Dataset entries:
######

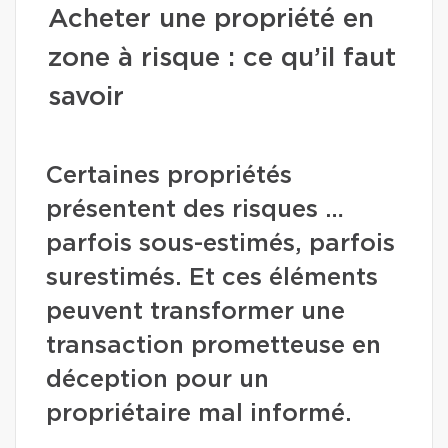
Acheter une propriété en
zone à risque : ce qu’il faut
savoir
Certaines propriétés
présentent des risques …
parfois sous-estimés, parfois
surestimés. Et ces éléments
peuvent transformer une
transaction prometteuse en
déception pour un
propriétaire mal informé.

######

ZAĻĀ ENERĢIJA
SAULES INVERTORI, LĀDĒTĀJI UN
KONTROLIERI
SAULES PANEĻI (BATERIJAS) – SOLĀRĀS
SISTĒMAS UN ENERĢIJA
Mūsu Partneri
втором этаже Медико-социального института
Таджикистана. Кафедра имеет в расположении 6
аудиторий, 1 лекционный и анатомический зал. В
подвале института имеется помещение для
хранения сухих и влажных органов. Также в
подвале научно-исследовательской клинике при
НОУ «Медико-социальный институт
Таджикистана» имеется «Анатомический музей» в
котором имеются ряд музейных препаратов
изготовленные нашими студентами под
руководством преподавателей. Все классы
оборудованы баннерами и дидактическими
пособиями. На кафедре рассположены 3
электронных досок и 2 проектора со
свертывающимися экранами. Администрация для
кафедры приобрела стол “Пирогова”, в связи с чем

######

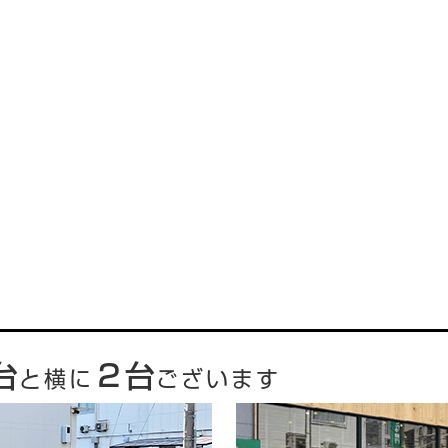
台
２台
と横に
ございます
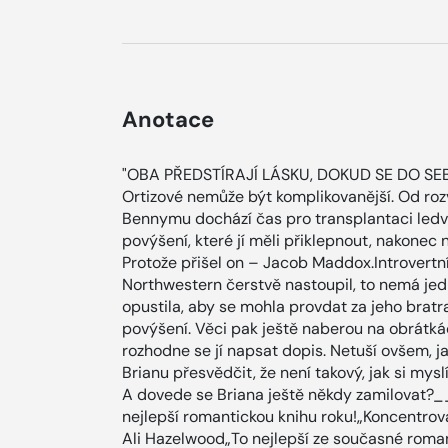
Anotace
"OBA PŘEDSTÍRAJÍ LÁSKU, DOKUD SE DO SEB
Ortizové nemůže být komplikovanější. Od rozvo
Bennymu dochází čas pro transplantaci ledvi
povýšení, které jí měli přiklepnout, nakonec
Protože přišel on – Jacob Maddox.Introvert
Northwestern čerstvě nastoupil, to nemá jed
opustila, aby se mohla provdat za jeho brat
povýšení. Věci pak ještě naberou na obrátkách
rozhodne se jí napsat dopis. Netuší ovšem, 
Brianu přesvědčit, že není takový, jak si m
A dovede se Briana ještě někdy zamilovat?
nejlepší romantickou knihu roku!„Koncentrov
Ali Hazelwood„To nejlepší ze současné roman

######

Reprint exactly the lines above that start at the one with "Acheter une propriété en" and end at the one with "propriétaire mal informé.", keeping both and adding none.

Acheter une propriété en
zone à risque : ce qu’il faut
savoir
Certaines propriétés
présentent des risques …
parfois sous-estimés, parfois
surestimés. Et ces éléments
peuvent transformer une
transaction prometteuse en
déception pour un
propriétaire mal informé.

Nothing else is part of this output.